Le 19 mai 1940, l'armée allemande bombarde Amiens. Des dizaines de civils perdent la vie. Le lendemain, la ville tombait aux mains des Allemands. Notre journaliste Jean-Paul Delance revient sur cet épisode historique, avec les photos de sa collection personnelle.
Le 10 mai 1940, les 95 000 habitants d’Amiens se réveillent comme ceux de toutes les villes de France avec l’annonce diffusée par la TSF de l’attaque allemande sur la Belgique et la Hollande. Aucune inquiétude dans la population qui vient de vivre les huit mois de la drôle de guerre où presque aucun coup de feu n’a été tiré entre les ennemis. Et puis militaires et politiques n’ont-ils pas certifié que nos frontières étaient inviolables ?
Carrefour de liaisons ferroviaires stratégiques, Amiens est le siège de la 2e région militaire qui englobe la Somme, l’Aisne, l’Oise et les Ardennes. Seules trois batteries anti-aériennes protègent la cité des bombardements ennemis. Les troupes affectées à sa défense sont peu nombreuses et accusent un manque cruel de matériels et de munitions.
16 mai : l'exode contre l'avis des autorités
Le 13 mai, première alerte, des hauteurs de la ville on perçoit des échos de canonnades. Faute d’informations précises, on n’ose pas croire à l’arrivée imminente de l’ennemi. Le 14 et le 15, on voit arriver les premiers réfugiés belges. Le 16, l’exode de la ville s’organise.
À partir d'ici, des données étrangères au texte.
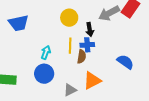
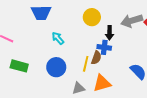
yellow line: (70, 46) -> (86, 64), moved
cyan arrow: (46, 52) -> (58, 38), moved, turned -72

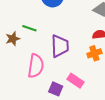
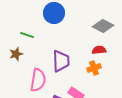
green line: (29, 28) -> (27, 35), moved

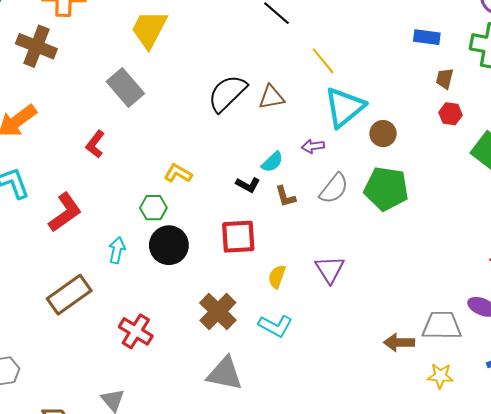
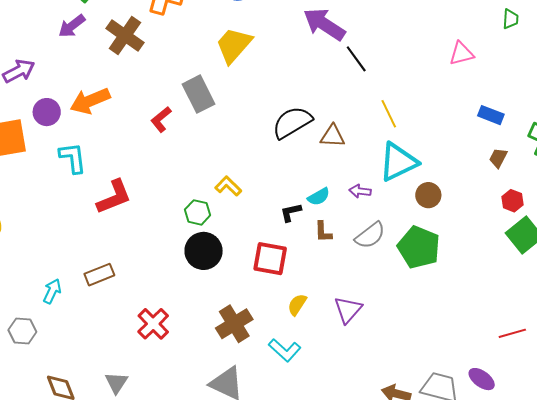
red hexagon: (451, 114) -> (513, 201), moved
red L-shape: (95, 144) -> (161, 119), moved
black L-shape: (248, 185) -> (291, 212), turned 125
cyan arrow: (117, 250) -> (52, 291), moved
brown rectangle: (69, 295) -> (99, 275), size x0.7

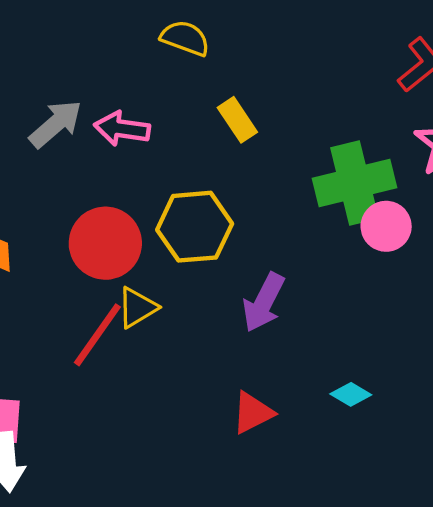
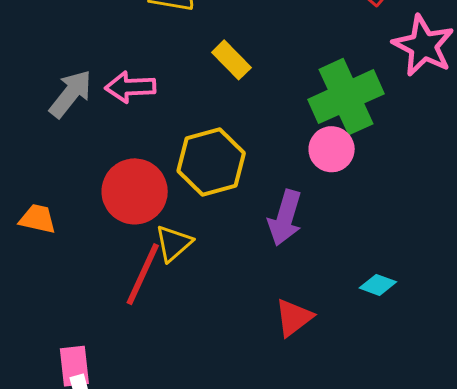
pink circle: (386, 226) -> (332, 149), moved

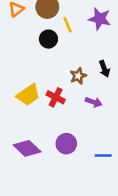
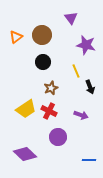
yellow line: (67, 25) -> (76, 71), moved
brown star: (78, 76) -> (51, 88), moved
purple circle: (66, 144) -> (58, 137), moved

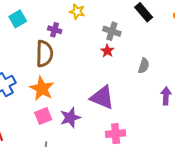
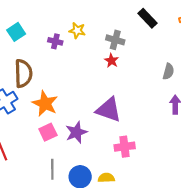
yellow star: (77, 12) -> (77, 31), moved
brown semicircle: (44, 54) -> (23, 73), moved
gray semicircle: (144, 66) -> (168, 71), moved

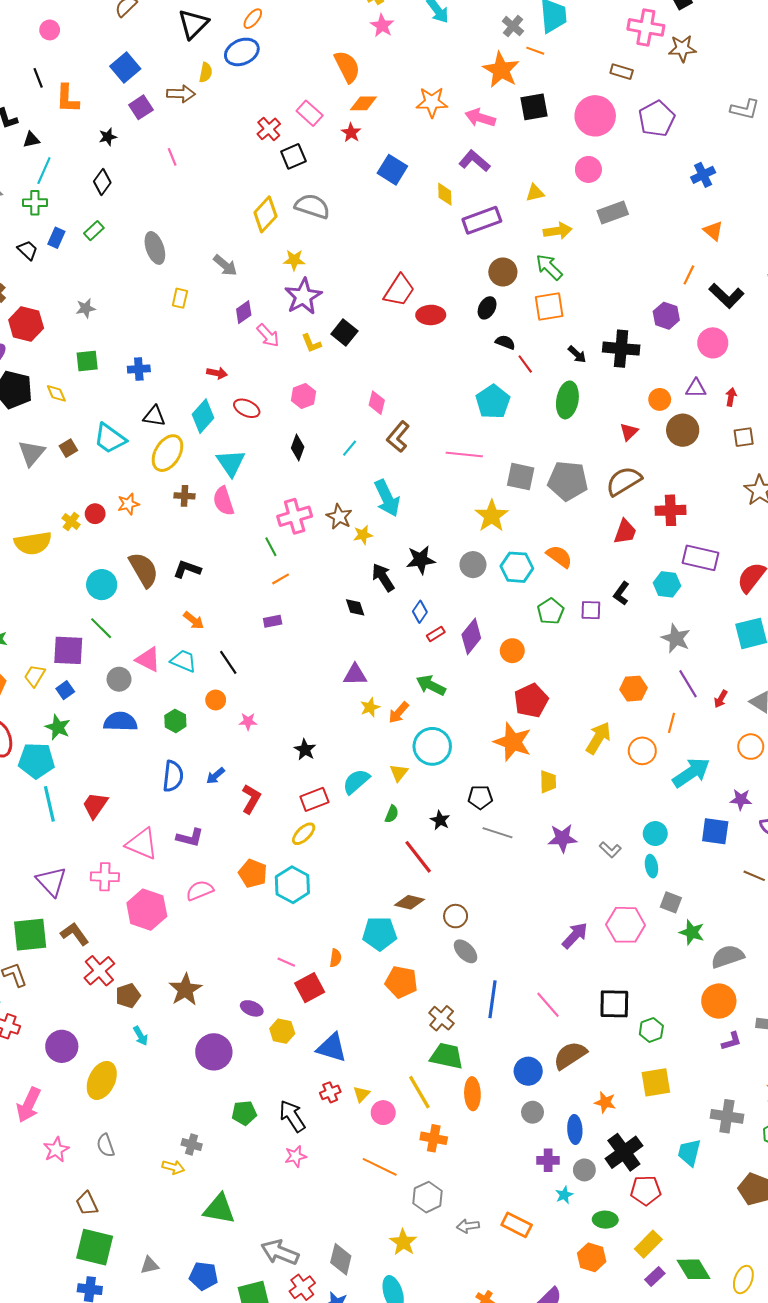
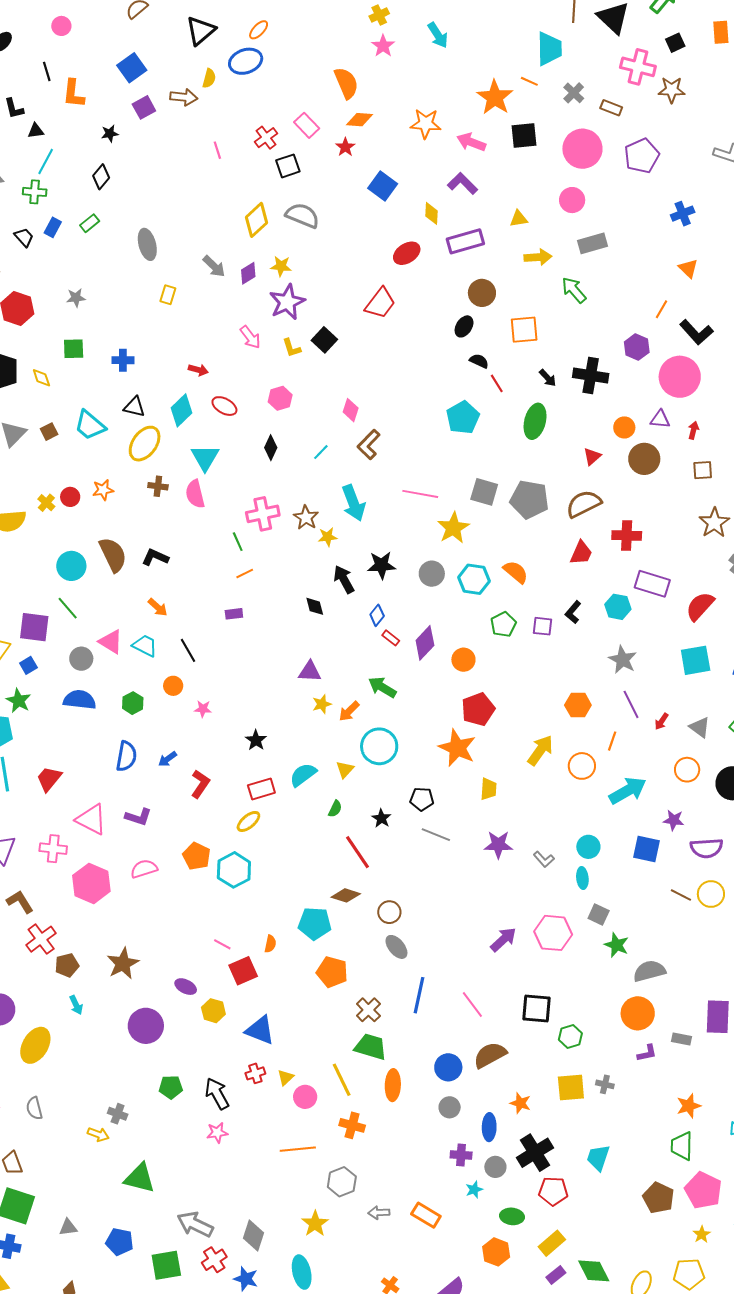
gray cross: (513, 26) -> (574, 93), moved
pink line: (172, 157) -> (217, 150), moved
green arrow: (549, 267) -> (574, 290), moved
purple diamond: (244, 312) -> (248, 273), moved
red ellipse: (431, 315) -> (407, 253), moved, turned -36
pink circle: (713, 343) -> (680, 377), size x1.4
pink line: (464, 455) -> (420, 494), moved
red rectangle: (436, 634) -> (391, 638), turned 66
gray cross: (727, 1116) -> (605, 1084), moved, size x0.6
orange line: (380, 1167) -> (298, 1149), turned -36

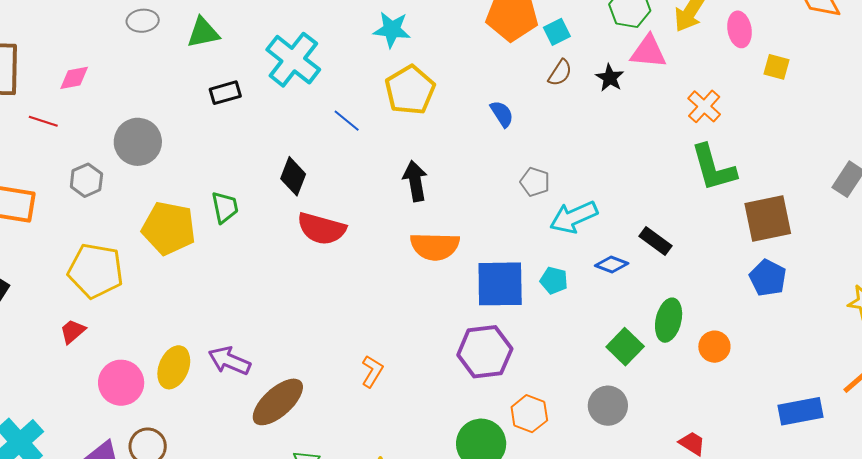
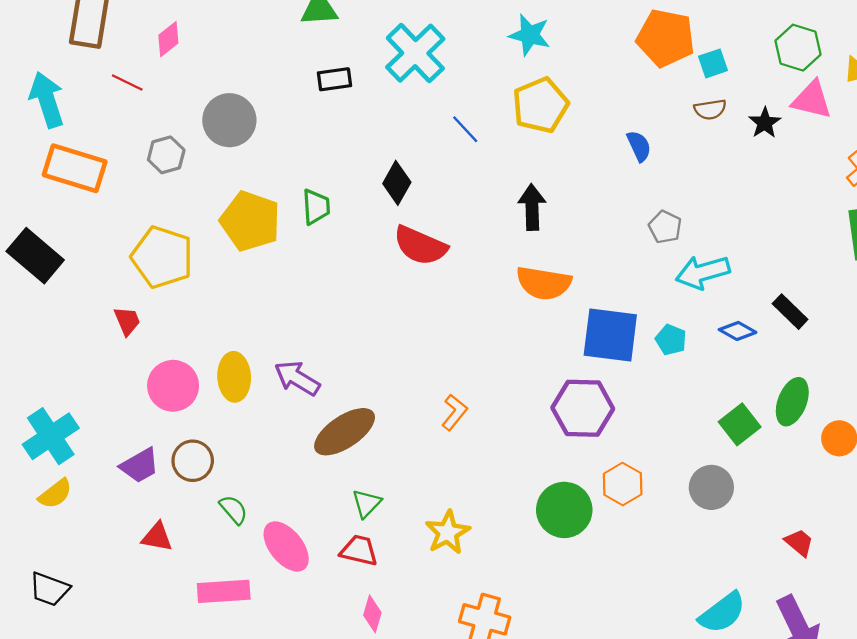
brown semicircle: (560, 73) -> (710, 109), turned 40
pink diamond: (74, 78) -> (168, 39), turned -36
red trapezoid: (73, 331) -> (127, 321), turned 100
yellow ellipse: (174, 367) -> (234, 377), turned -33

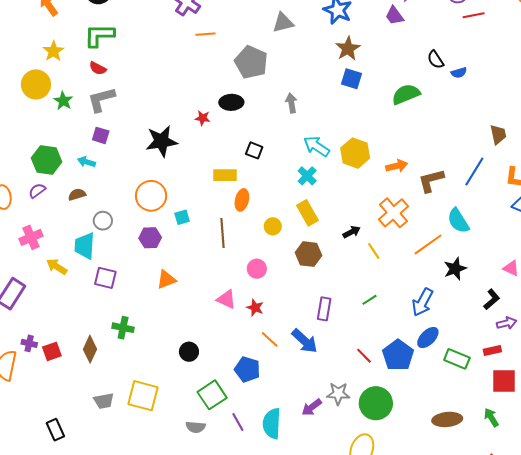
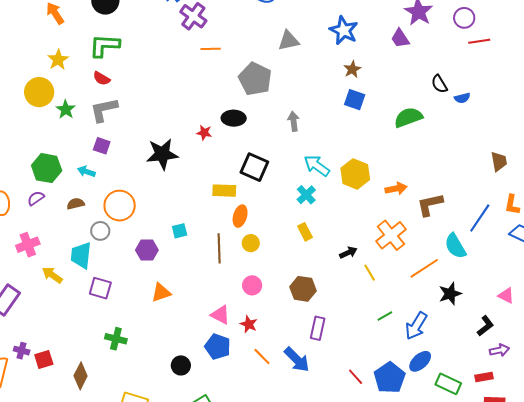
brown star: (348, 49) -> (352, 69), size x0.7
black square: (254, 150) -> (254, 167), size x1.6
blue line: (474, 171) -> (480, 218), moved
orange circle: (151, 196) -> (120, 206), moved
yellow rectangle: (307, 213) -> (305, 232), size x0.7
yellow circle: (273, 226) -> (251, 243), moved
brown hexagon: (309, 254) -> (303, 289), moved
green line: (370, 300) -> (385, 316), moved
brown diamond: (90, 349) -> (81, 376), moved
blue pentagon: (247, 369) -> (218, 347), moved

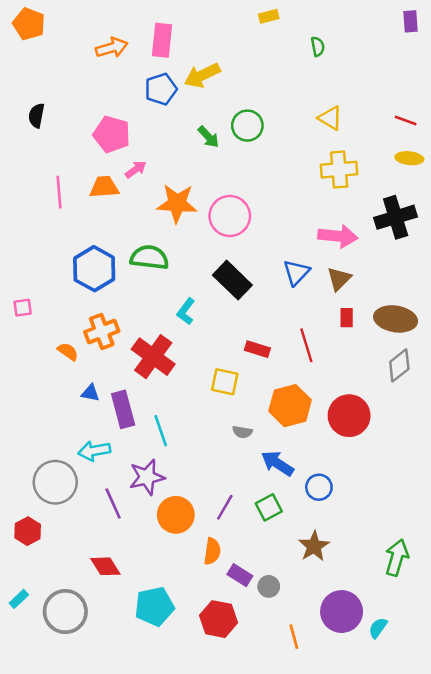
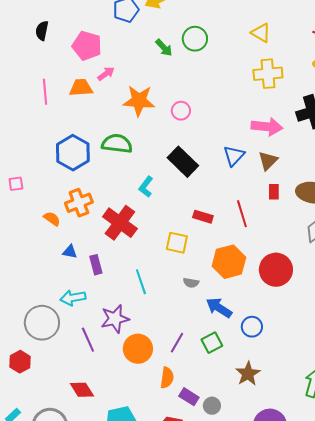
black semicircle: (36, 116) -> (42, 31), moved
pink circle: (230, 216) -> (181, 111), size x0.6
purple rectangle: (123, 409) -> (96, 265), size x0.7
cyan line: (161, 431) -> (141, 282), moved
Les habitants du Pas-de-Calais et de l’Aisne viennent bientôt garnir les rangs d’une population gagnée par la fièvre du départ, aussi les autorités appellent au calme. Militairement, on installe par précaution dans l’urgence des barrages en périphérie d’Amiens.
À l’aube du 18, le général Frère arrive à Amiens. Il vient de prendre le commandement d’une 7e armée reconstituée avec des troupes qui descendent en désordre de Belgique et d’autres qui arrivent d’Alsace. Sa mission : tenir coûte que coûte sur la Somme et l’Oise. Intention louable mais contrariée dès l’après-midi par le premier bombardement aérien qui vise principalement les voies ferrées et les gares.
Un train transportant des soldats anglais du Royal Sussex est touché, faisant plusieurs morts. Dans ces conditions tragiques, on comprend mal l’attitude de la préfecture et de la municipalité qui donnent comme mot d’ordre aux habitants de rester sur place.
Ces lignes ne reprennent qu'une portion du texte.